:: EXERCISE INPUT ::
....
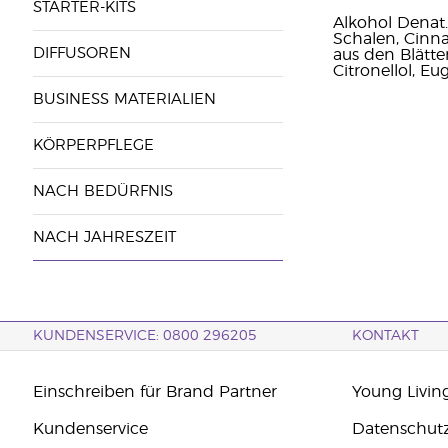
STARTER-KITS
Alkohol Denat.
Schalen, Cinna
DIFFUSOREN
aus den Blätte
Citronellol, Eu
BUSINESS MATERIALIEN
KÖRPERPFLEGE
NACH BEDÜRFNIS
NACH JAHRESZEIT
KUNDENSERVICE: 0800 296205
KONTAKT
Einschreiben für Brand Partner
Young Livin
Kundenservice
Datenschut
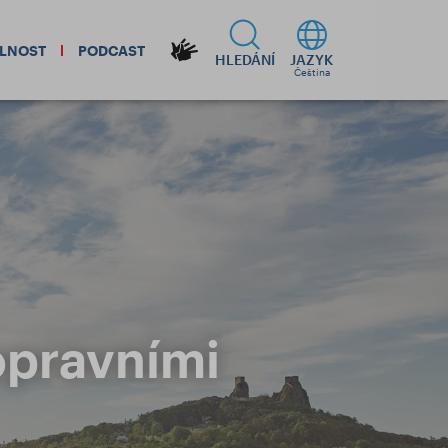
ELNOST
PODCAST
HLEDÁNÍ
JAZYK
Čeština
dopravními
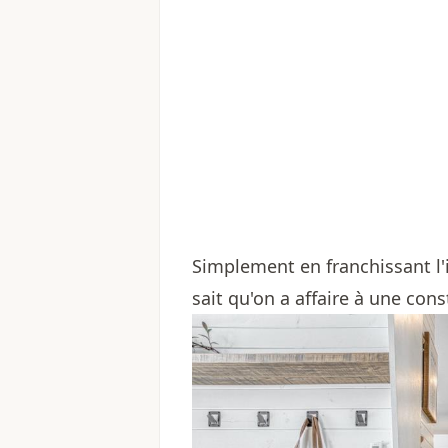
Simplement en franchissant 
sait qu'on a affaire à une con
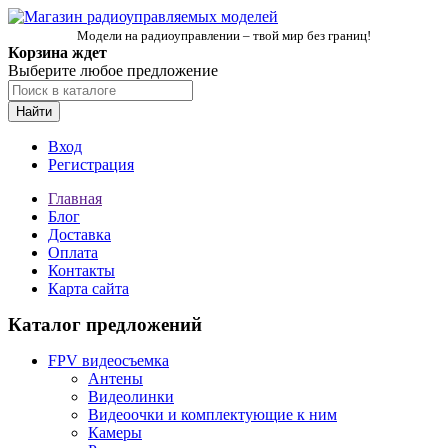
Модели на радиоуправлении – твой мир без границ!
Корзина ждет
Выберите любое предложение
Найти
Вход
Регистрация
Главная
Блог
Доставка
Оплата
Контакты
Карта сайта
Каталог предложений
FPV видеосъемка
Антены
Видеолинки
Видеоочки и комплектующие к ним
Камеры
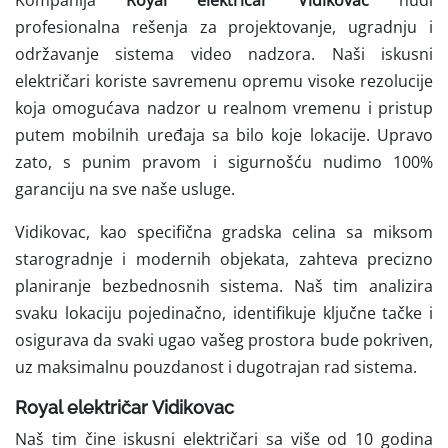
Kompanija
Royal električar Vidikovac
nudi
profesionalna rešenja za projektovanje, ugradnju i
održavanje sistema video nadzora. Naši iskusni
električari koriste savremenu opremu visoke rezolucije
koja omogućava nadzor u realnom vremenu i pristup
putem mobilnih uređaja sa bilo koje lokacije. Upravo
zato, s punim pravom i sigurnošću nudimo 100%
garanciju na sve naše usluge.
Vidikovac, kao specifična gradska celina sa miksom
starogradnje i modernih objekata, zahteva precizno
planiranje bezbednosnih sistema. Naš tim analizira
svaku lokaciju pojedinačno, identifikuje ključne tačke i
osigurava da svaki ugao vašeg prostora bude pokriven,
uz maksimalnu pouzdanost i dugotrajan rad sistema.
Royal električar Vidikovac
Naš tim čine iskusni električari sa više od 10 godina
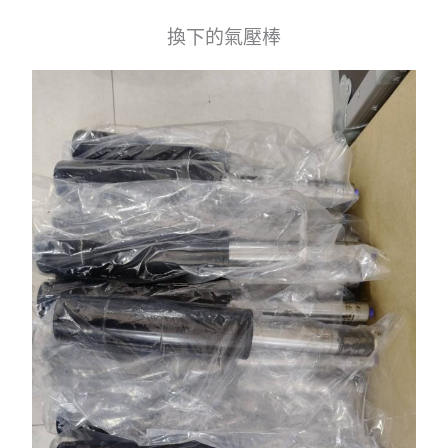
換下的氣壓棒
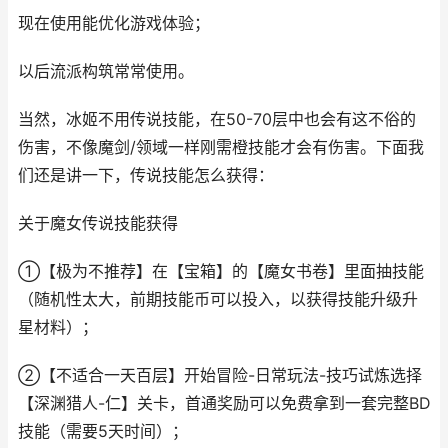
现在使用能优化游戏体验；
以后流派构筑常常使用。
当然，冰姬不用传说技能，在50-70层中也会有这不俗的
伤害，不像魔剑/领域一样刚需橙技能才会有伤害。下面我
们还是讲一下，传说技能怎么获得：
关于魔女传说技能获得
①【极为不推荐】在【宝箱】的【魔女书卷】里面抽技能
（随机性太大，前期技能币可以投入，以获得技能升级升
星材料）；
②【不适合一天百层】开始冒险-日常玩法-技巧试炼选择
【深渊猎人-仁】关卡，首通奖励可以免费拿到一套完整BD
技能（需要5天时间）；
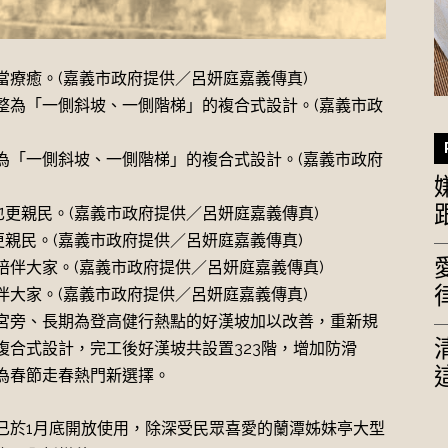
療癒。(嘉義市政府提供／呂妍庭嘉義傳真)
為「一側斜坡、一側階梯」的複合式設計。(嘉義市政府
更親民。(嘉義市政府提供／呂妍庭嘉義傳真)
大家。(嘉義市政府提供／呂妍庭嘉義傳真)
宮旁、長期為登高健行熱點的好漢坡加以改善，重新規
複合式設計，完工後好漢坡共設置323階，增加防滑
為春節走春熱門新選擇。
已於1月底開放使用，除深受民眾喜愛的蘭潭姊妹亭大型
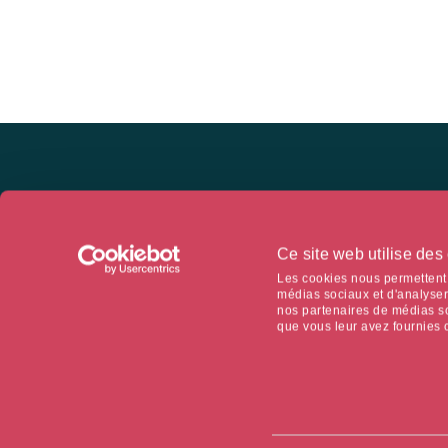
NOUS SUIVRE
Ce site web utilise des
Le contenu de ce site est adapté en fonction du profil et du pa
Les cookies nous permettent d
médias sociaux et d'analyser 
nos partenaires de médias so
NOUS CONNAITRE
que vous leur avez fournies ou
Nous connaître
Gouvernance
Médiaroom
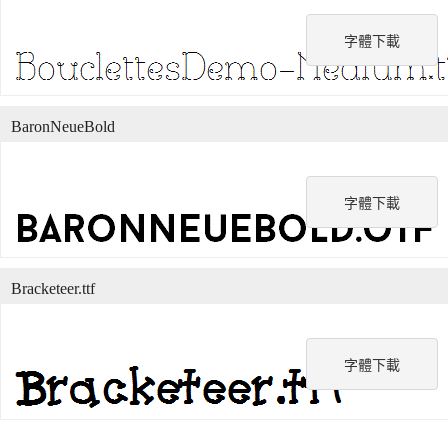
字體下載
BaronNeueBold
字體下載
Bracketeer.ttf
字體下載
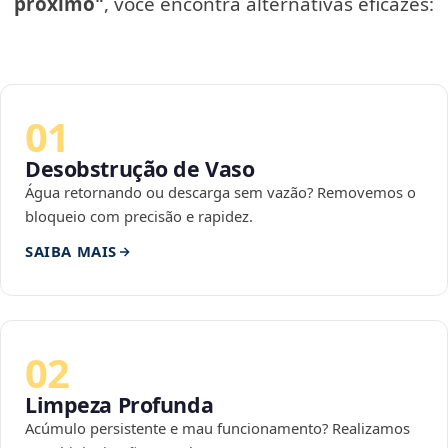
próximo"
, você encontra alternativas eficazes:
01
Desobstrução de Vaso
Água retornando ou descarga sem vazão? Removemos o
bloqueio com precisão e rapidez.
SAIBA MAIS
02
Limpeza Profunda
Acúmulo persistente e mau funcionamento? Realizamos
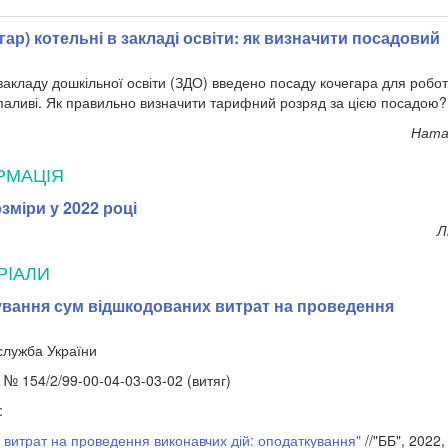
гар) котельні в закладі освіти: як визначити посадовий
акладу дошкільної освіти (ЗДО) введено посаду кочегара для роботи
аливі. Як правильно визначити тарифний розряд за цією посадою?
Натал
РМАЦІЯ
зміри у 2022 році
Л
РIАЛИ
вання сум відшкодованих витрат на проведення
служба України
. № 154/2/99-00-04-03-03-02 (витяг)
:
 витрат на проведення виконавчих дій: оподаткування"
//"ББ", 2022,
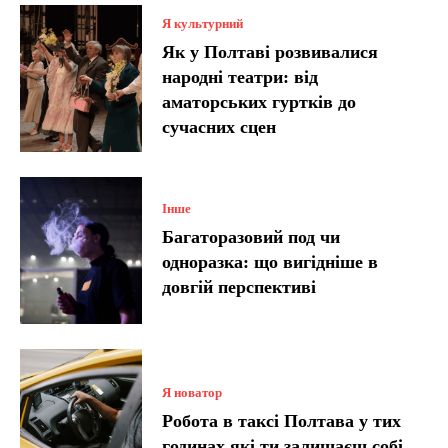
Я культурний
Як у Полтаві розвивалися
народні театри: від
аматорських гуртків до
сучасних сцен
Інше
Багаторазовий под чи
одноразка: що вигідніше в
довгій перспективі
Я новатор
Робота в таксі Полтава у тих
годинах які ти залишаєш собі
....
:: REQUIRED ACTION ::
The answer must be the lines above from the one containing "održavanje sistema video" through the one containing "médias sociaux et d'analyser", reproduced exactly, with no pictures and nothing else.

:: THE COMPLETED TASK ::
održavanje sistema video nadzora. Naši iskusni
električari koriste savremenu opremu visoke rezolucije
koja omogućava nadzor u realnom vremenu i pristup
putem mobilnih uređaja sa bilo koje lokacije. Upravo
zato, s punim pravom i sigurnošću nudimo 100%
garanciju na sve naše usluge.
Vidikovac, kao specifična gradska celina sa miksom
starogradnje i modernih objekata, zahteva precizno
planiranje bezbednosnih sistema. Naš tim analizira
svaku lokaciju pojedinačno, identifikuje ključne tačke i
osigurava da svaki ugao vašeg prostora bude pokriven,
uz maksimalnu pouzdanost i dugotrajan rad sistema.
Royal električar Vidikovac
Naš tim čine iskusni električari sa više od 10 godina
換下的氣壓棒
现在使用能优化游戏体验；
以后流派构筑常常使用。
当然，冰姬不用传说技能，在50-70层中也会有这不俗的
伤害，不像魔剑/领域一样刚需橙技能才会有伤害。下面我
们还是讲一下，传说技能怎么获得：
关于魔女传说技能获得
①【极为不推荐】在【宝箱】的【魔女书卷】里面抽技能
（随机性太大，前期技能币可以投入，以获得技能升级升
星材料）；
②【不适合一天百层】开始冒险-日常玩法-技巧试炼选择
【深渊猎人-仁】关卡，首通奖励可以免费拿到一套完整BD
技能（需要5天时间）；
療癒。(嘉義市政府提供／呂妍庭嘉義傳真)
為「一側斜坡、一側階梯」的複合式設計。(嘉義市政府
更親民。(嘉義市政府提供／呂妍庭嘉義傳真)
大家。(嘉義市政府提供／呂妍庭嘉義傳真)
宮旁、長期為登高健行熱點的好漢坡加以改善，重新規
複合式設計，完工後好漢坡共設置323階，增加防滑
為春節走春熱門新選擇。
已於1月底開放使用，除深受民眾喜愛的蘭潭姊妹亭大型
NOUS SUIVRE
Ce site web utilise des
Le contenu de ce site est adapté en fonction du profil et du pa
Les cookies nous permettent d
médias sociaux et d'analyser 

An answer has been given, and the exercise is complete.